Just yesterday, it was announced that the Road Transport Department (JPJ) managed to collect RM500,000 from a single company – after applying a 70 percent discount. There are a few ways to view this news.
The bright side people would say we managed to collect RM500,000, the pessimists would say we lost 70 percent or roughly RM1 million from being collected. The Covid-19 pandemic suffering economist would be asking – we can still afford to give discounts when the government is looking to source further revenue?
And that’s what we need to stop – leakages in the form of whitening criminal activity such as breaking traffic laws and not paying large fines. In fact, the JPJ, along with the police and the local councils should have implemented a tiered system in which summonses cost less if people pay them early.
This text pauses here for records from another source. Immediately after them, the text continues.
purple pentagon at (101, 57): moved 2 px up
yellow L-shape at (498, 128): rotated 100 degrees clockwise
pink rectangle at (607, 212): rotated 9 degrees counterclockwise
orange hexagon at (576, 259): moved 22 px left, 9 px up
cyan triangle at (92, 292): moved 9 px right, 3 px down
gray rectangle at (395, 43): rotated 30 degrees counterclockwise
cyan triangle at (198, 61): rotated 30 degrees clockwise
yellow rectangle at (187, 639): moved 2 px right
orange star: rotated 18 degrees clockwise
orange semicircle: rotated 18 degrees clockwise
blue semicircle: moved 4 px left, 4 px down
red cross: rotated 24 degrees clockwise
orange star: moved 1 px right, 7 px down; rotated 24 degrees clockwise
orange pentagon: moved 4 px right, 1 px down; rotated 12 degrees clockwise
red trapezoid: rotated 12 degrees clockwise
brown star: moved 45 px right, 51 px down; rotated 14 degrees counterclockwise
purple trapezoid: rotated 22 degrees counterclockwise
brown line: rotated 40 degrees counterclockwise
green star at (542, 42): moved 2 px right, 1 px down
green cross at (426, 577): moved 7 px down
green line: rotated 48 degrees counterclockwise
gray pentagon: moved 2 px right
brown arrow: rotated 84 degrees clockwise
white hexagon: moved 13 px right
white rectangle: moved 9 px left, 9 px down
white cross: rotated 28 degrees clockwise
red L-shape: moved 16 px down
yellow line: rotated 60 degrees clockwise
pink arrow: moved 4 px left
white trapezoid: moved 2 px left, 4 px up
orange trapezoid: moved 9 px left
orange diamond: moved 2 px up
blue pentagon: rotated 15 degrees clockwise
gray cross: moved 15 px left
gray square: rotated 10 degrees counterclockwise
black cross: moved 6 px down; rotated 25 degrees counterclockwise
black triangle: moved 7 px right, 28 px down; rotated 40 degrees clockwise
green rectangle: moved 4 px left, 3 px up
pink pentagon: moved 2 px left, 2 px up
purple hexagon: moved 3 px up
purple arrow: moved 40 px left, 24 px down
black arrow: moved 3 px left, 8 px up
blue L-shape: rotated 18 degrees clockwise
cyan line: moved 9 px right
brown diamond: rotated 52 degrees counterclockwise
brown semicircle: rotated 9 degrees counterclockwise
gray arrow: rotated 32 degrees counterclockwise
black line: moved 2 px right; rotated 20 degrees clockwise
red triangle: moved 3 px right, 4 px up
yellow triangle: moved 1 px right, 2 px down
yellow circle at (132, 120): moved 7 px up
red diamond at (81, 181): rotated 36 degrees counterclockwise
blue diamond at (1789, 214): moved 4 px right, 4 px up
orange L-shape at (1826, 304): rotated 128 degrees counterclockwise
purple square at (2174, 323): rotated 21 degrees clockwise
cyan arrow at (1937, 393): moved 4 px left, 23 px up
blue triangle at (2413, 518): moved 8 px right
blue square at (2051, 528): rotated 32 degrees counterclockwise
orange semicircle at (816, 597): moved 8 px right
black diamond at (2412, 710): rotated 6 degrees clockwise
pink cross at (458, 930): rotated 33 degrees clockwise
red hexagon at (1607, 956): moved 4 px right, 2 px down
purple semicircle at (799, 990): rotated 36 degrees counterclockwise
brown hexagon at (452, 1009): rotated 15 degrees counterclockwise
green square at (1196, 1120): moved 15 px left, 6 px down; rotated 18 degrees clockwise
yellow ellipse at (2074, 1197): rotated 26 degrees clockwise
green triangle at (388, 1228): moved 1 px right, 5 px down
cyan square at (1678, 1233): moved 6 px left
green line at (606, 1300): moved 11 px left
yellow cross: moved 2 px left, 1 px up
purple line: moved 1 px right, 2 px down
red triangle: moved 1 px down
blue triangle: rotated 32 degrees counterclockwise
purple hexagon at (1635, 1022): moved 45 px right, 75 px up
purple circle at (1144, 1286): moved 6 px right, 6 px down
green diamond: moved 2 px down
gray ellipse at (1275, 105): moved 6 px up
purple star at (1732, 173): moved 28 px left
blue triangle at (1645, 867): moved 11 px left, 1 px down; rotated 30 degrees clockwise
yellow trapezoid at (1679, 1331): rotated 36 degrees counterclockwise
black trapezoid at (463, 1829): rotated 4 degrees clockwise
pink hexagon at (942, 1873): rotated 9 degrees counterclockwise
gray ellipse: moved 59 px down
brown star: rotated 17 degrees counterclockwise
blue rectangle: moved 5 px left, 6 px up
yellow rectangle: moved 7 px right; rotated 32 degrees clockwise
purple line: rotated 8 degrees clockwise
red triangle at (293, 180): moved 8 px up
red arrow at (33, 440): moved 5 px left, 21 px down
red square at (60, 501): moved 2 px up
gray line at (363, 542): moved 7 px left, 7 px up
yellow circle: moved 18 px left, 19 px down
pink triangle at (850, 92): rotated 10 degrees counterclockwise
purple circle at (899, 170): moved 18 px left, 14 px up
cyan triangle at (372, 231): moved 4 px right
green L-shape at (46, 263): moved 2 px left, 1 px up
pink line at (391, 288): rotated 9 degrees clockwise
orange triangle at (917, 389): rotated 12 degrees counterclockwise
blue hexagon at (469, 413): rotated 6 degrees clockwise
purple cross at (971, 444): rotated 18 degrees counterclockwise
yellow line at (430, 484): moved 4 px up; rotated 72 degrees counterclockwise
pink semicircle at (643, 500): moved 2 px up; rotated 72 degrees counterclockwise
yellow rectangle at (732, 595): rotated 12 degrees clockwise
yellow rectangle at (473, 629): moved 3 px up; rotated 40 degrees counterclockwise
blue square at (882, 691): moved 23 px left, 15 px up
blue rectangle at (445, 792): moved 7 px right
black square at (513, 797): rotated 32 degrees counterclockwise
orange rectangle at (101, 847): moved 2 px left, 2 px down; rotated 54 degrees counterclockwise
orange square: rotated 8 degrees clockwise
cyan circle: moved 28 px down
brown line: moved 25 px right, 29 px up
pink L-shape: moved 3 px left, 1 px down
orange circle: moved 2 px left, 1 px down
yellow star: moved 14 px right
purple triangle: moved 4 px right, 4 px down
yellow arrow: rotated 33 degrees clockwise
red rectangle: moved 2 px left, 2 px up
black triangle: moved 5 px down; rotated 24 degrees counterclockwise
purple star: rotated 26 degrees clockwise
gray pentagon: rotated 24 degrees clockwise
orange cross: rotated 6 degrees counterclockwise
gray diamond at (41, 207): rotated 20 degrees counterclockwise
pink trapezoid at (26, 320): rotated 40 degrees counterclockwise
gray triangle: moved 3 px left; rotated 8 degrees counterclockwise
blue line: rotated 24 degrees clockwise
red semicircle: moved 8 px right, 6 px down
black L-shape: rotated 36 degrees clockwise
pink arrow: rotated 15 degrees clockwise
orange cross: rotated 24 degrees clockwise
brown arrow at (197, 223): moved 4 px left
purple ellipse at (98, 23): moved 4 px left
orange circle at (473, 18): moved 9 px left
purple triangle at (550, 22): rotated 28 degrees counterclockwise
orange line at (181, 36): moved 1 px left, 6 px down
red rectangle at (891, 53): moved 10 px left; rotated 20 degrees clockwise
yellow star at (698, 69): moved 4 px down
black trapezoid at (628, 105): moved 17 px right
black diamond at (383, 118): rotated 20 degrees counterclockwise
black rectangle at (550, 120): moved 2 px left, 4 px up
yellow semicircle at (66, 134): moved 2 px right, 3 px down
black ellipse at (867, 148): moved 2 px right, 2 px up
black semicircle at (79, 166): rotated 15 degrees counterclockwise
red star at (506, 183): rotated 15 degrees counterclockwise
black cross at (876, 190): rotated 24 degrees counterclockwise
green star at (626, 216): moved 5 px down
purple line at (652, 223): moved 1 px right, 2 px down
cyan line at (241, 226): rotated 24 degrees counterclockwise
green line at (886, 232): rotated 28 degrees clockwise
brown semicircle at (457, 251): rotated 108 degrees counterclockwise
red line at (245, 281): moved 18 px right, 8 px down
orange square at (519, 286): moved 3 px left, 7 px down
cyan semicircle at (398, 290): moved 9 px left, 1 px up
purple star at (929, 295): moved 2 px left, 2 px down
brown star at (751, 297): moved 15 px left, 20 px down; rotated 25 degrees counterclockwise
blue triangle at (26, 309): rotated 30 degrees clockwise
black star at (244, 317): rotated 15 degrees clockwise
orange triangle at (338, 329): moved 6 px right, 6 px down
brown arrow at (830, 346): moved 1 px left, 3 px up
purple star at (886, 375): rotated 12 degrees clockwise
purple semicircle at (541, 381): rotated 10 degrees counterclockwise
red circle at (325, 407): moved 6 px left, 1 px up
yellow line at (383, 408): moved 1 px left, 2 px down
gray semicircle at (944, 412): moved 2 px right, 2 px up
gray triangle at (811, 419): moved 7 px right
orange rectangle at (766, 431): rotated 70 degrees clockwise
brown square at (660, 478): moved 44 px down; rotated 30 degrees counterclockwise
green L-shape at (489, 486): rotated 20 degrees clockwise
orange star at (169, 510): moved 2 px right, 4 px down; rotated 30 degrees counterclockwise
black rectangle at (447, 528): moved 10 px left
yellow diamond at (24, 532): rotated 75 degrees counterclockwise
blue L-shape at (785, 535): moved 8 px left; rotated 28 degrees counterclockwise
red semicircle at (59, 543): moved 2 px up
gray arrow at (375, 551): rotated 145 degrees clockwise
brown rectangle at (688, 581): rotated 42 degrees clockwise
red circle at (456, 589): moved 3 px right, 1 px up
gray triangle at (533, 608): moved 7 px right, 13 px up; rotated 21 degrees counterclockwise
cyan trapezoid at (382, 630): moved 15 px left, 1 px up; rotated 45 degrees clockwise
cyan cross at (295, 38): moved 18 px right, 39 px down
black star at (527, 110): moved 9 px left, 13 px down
For example – paying immediately warrants a 25 percent reduction, whereas the price increases 25 percent every week for 3 months before triggering a red alert or the cars to be clamped wherever found.
For those who don’t pay at all, perhaps it is time to find them and clamp their offending cars until they pay in full with an additional penalty for making law enforcement having to chase them down in the first place.
If it can work for credit cards and car loans, it should work for summonses as well.
Some have gone for the “chicken and egg” argument – that the reason parking offences happen is because machines have broken down, or there is no parking at the location they want to go to. This is pure fiction – the reason is that some people refuse to walk long distances be it to their car or to another auto parking machine located on the street if one of them is not working.
And the reason for this refusal is because in the back of their heads, they believe getting a ticket is no big deal, it can be settled at a discount, and it won’t have large repercussions either on their license or their ability to just continue driving like nothing happened. This is what we need to stop.
How technology can play a role
Of course, this does not mean we need an increase in manpower, roadblocks or even time spent by the three enforcement bodies to implement a system that are responsible. Instead, it needs three things.
The first, it would require transparency and database sharing between the local council, the police and the JPJ – this would allow all three to inform drivers that they have reached a certain number of summonses by all three enforcement agencies to warrant clamping their car.
There may be legal provisions involved due to the involvement of agencies under two different ministries and thus, if amendments to the law is required, it is up to lawmakers to do so where necessary.
The second, is clamps – yes, car clamps. There is no need for towing, or even visiting homes to arrest drivers, or even roadblocks slowing down traffic every night or even midday. With all three agencies and a centralised database to check for offenders, all three agencies just need to patrol their assigned areas, spot the cars, and clamp the cars wherever they are found.
And then, just drive away. Be sure that there is a centralised payment system, which is accessible by a QR code on the clamp, and you will also save the headache and heartache of having some irate person calling up the helpline.
The third is the hardest – none of the agencies can accept cash payments on site, must implement the system without bias, and must not amend the database to remove their “friends” from the list. The hardest part in any law enforcement system is to implement integrity and to withstand corruption.
There will be plenty of people with or without titles calling in favours, but agencies must stop accepting these calls and push on for equal enforcement on everyone. Not doing so will taint the work of all agencies, increase skepticism in law enforcement, and will pretty much end up badly for everyone.
This is not something that can be implemented with a carrot or a stick. Increasing wages of enforcement agency officers will work for a while, but there is no way for the civil service pay scale to cope with the same ladder as the private sector without taking into account the allowances and pensions involved.
The plan above is sound, and it can be implemented without much change, generating a large amount of government revenue for federal and local authorities, and it will allow the cohesion of the law enforcement system until automation is implemented, at which point all three agencies can breathe a sigh of relief and move on to other duties.